* _Exercise instructions_
Output the full listing verbatim.

┄┄┄┄┄┄┄┄┄┄┄┄┄┄┄┄┄┄┄┄

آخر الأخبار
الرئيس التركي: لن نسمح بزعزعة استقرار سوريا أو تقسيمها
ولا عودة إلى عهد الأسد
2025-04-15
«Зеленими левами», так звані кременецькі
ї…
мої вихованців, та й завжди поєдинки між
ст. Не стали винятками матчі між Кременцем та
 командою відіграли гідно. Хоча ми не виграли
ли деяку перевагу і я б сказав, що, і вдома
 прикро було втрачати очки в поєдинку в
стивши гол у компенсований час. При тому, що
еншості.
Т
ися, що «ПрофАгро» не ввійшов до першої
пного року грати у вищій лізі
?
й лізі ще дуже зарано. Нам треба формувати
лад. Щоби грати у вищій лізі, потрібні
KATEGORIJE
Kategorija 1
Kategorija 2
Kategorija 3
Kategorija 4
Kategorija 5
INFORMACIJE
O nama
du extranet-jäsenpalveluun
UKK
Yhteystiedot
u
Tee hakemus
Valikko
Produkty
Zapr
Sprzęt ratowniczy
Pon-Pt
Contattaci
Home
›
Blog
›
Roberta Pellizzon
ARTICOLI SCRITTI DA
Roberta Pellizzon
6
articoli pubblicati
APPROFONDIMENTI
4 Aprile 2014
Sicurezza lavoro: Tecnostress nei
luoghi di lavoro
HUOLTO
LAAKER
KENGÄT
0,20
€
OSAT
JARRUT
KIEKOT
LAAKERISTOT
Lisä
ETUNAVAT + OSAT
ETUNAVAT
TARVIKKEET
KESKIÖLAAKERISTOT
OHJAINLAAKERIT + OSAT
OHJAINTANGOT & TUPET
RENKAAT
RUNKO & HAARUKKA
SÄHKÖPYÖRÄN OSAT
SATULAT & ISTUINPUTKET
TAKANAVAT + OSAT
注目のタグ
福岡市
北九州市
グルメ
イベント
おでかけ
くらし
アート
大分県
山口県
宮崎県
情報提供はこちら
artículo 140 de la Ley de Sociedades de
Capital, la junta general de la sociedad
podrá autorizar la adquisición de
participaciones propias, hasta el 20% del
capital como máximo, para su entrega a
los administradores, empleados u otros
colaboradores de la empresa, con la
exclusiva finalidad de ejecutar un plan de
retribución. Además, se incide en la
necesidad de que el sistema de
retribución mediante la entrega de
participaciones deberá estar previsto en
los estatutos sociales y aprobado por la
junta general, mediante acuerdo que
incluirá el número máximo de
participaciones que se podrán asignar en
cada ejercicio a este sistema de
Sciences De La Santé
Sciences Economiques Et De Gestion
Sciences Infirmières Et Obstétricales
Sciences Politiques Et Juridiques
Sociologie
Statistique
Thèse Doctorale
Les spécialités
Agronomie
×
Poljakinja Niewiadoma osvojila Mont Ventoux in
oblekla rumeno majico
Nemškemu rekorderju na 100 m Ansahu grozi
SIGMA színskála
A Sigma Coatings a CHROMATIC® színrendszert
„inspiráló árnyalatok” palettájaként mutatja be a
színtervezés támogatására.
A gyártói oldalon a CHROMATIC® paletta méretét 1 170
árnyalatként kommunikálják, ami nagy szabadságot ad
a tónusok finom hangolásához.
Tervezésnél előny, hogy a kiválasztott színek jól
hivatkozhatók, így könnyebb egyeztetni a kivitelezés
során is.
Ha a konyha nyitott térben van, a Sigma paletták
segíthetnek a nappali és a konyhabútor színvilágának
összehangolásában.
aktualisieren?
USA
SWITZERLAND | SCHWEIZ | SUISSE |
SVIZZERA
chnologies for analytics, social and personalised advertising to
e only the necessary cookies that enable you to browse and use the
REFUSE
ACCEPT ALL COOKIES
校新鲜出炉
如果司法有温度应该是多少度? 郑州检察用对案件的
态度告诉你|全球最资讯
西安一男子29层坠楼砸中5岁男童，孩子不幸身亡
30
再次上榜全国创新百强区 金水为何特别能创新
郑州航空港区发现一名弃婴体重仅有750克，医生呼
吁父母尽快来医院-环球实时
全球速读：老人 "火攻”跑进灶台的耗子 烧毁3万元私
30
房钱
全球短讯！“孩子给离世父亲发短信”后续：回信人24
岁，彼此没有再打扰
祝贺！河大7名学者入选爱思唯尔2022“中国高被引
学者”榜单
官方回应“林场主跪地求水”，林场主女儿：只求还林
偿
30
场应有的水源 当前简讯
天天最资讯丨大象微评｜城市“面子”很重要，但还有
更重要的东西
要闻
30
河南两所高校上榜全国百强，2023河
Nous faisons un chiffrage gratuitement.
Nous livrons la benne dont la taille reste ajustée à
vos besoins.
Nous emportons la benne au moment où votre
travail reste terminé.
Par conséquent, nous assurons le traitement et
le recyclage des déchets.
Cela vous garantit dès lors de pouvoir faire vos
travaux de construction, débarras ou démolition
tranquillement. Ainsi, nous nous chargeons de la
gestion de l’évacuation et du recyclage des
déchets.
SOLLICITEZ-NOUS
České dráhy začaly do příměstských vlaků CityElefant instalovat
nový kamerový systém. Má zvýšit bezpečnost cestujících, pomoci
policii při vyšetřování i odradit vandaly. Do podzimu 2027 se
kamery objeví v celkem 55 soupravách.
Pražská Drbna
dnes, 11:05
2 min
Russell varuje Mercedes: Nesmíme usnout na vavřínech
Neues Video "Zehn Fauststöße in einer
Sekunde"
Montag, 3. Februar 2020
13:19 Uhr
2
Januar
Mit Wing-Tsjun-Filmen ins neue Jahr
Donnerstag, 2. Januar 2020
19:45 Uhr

┄┄┄┄┄┄┄┄┄┄┄┄┄┄┄┄┄┄┄┄

* _Output below_
آخر الأخبار
الرئيس التركي: لن نسمح بزعزعة استقرار سوريا أو تقسيمها
ولا عودة إلى عهد الأسد
2025-04-15
«Зеленими левами», так звані кременецькі
ї…
мої вихованців, та й завжди поєдинки між
ст. Не стали винятками матчі між Кременцем та
 командою відіграли гідно. Хоча ми не виграли
ли деяку перевагу і я б сказав, що, і вдома
 прикро було втрачати очки в поєдинку в
стивши гол у компенсований час. При тому, що
еншості.
Т
ися, що «ПрофАгро» не ввійшов до першої
пного року грати у вищій лізі
?
й лізі ще дуже зарано. Нам треба формувати
лад. Щоби грати у вищій лізі, потрібні
KATEGORIJE
Kategorija 1
Kategorija 2
Kategorija 3
Kategorija 4
Kategorija 5
INFORMACIJE
O nama
du extranet-jäsenpalveluun
UKK
Yhteystiedot
u
Tee hakemus
Valikko
Produkty
Zapr
Sprzęt ratowniczy
Pon-Pt
Contattaci
Home
›
Blog
›
Roberta Pellizzon
ARTICOLI SCRITTI DA
Roberta Pellizzon
6
articoli pubblicati
APPROFONDIMENTI
4 Aprile 2014
Sicurezza lavoro: Tecnostress nei
luoghi di lavoro
HUOLTO
LAAKER
KENGÄT
0,20
€
OSAT
JARRUT
KIEKOT
LAAKERISTOT
Lisä
ETUNAVAT + OSAT
ETUNAVAT
TARVIKKEET
KESKIÖLAAKERISTOT
OHJAINLAAKERIT + OSAT
OHJAINTANGOT & TUPET
RENKAAT
RUNKO & HAARUKKA
SÄHKÖPYÖRÄN OSAT
SATULAT & ISTUINPUTKET
TAKANAVAT + OSAT
注目のタグ
福岡市
北九州市
グルメ
イベント
おでかけ
くらし
アート
大分県
山口県
宮崎県
情報提供はこちら
artículo 140 de la Ley de Sociedades de
Capital, la junta general de la sociedad
podrá autorizar la adquisición de
participaciones propias, hasta el 20% del
capital como máximo, para su entrega a
los administradores, empleados u otros
colaboradores de la empresa, con la
exclusiva finalidad de ejecutar un plan de
retribución. Además, se incide en la
necesidad de que el sistema de
retribución mediante la entrega de
participaciones deberá estar previsto en
los estatutos sociales y aprobado por la
junta general, mediante acuerdo que
incluirá el número máximo de
participaciones que se podrán asignar en
cada ejercicio a este sistema de
Sciences De La Santé
Sciences Economiques Et De Gestion
Sciences Infirmières Et Obstétricales
Sciences Politiques Et Juridiques
Sociologie
Statistique
Thèse Doctorale
Les spécialités
Agronomie
×
Poljakinja Niewiadoma osvojila Mont Ventoux in
oblekla rumeno majico
Nemškemu rekorderju na 100 m Ansahu grozi
SIGMA színskála
A Sigma Coatings a CHROMATIC® színrendszert
„inspiráló árnyalatok” palettájaként mutatja be a
színtervezés támogatására.
A gyártói oldalon a CHROMATIC® paletta méretét 1 170
árnyalatként kommunikálják, ami nagy szabadságot ad
a tónusok finom hangolásához.
Tervezésnél előny, hogy a kiválasztott színek jól
hivatkozhatók, így könnyebb egyeztetni a kivitelezés
során is.
Ha a konyha nyitott térben van, a Sigma paletták
segíthetnek a nappali és a konyhabútor színvilágának
összehangolásában.
aktualisieren?
USA
SWITZERLAND | SCHWEIZ | SUISSE |
SVIZZERA
chnologies for analytics, social and personalised advertising to
e only the necessary cookies that enable you to browse and use the
REFUSE
ACCEPT ALL COOKIES
校新鲜出炉
如果司法有温度应该是多少度? 郑州检察用对案件的
态度告诉你|全球最资讯
西安一男子29层坠楼砸中5岁男童，孩子不幸身亡
30
再次上榜全国创新百强区 金水为何特别能创新
郑州航空港区发现一名弃婴体重仅有750克，医生呼
吁父母尽快来医院-环球实时
全球速读：老人 "火攻”跑进灶台的耗子 烧毁3万元私
30
房钱
全球短讯！“孩子给离世父亲发短信”后续：回信人24
岁，彼此没有再打扰
祝贺！河大7名学者入选爱思唯尔2022“中国高被引
学者”榜单
官方回应“林场主跪地求水”，林场主女儿：只求还林
偿
30
场应有的水源 当前简讯
天天最资讯丨大象微评｜城市“面子”很重要，但还有
更重要的东西
要闻
30
河南两所高校上榜全国百强，2023河
Nous faisons un chiffrage gratuitement.
Nous livrons la benne dont la taille reste ajustée à
vos besoins.
Nous emportons la benne au moment où votre
travail reste terminé.
Par conséquent, nous assurons le traitement et
le recyclage des déchets.
Cela vous garantit dès lors de pouvoir faire vos
travaux de construction, débarras ou démolition
tranquillement. Ainsi, nous nous chargeons de la
gestion de l’évacuation et du recyclage des
déchets.
SOLLICITEZ-NOUS
České dráhy začaly do příměstských vlaků CityElefant instalovat
nový kamerový systém. Má zvýšit bezpečnost cestujících, pomoci
policii při vyšetřování i odradit vandaly. Do podzimu 2027 se
kamery objeví v celkem 55 soupravách.
Pražská Drbna
dnes, 11:05
2 min
Russell varuje Mercedes: Nesmíme usnout na vavřínech
Neues Video "Zehn Fauststöße in einer
Sekunde"
Montag, 3. Februar 2020
13:19 Uhr
2
Januar
Mit Wing-Tsjun-Filmen ins neue Jahr
Donnerstag, 2. Januar 2020
19:45 Uhr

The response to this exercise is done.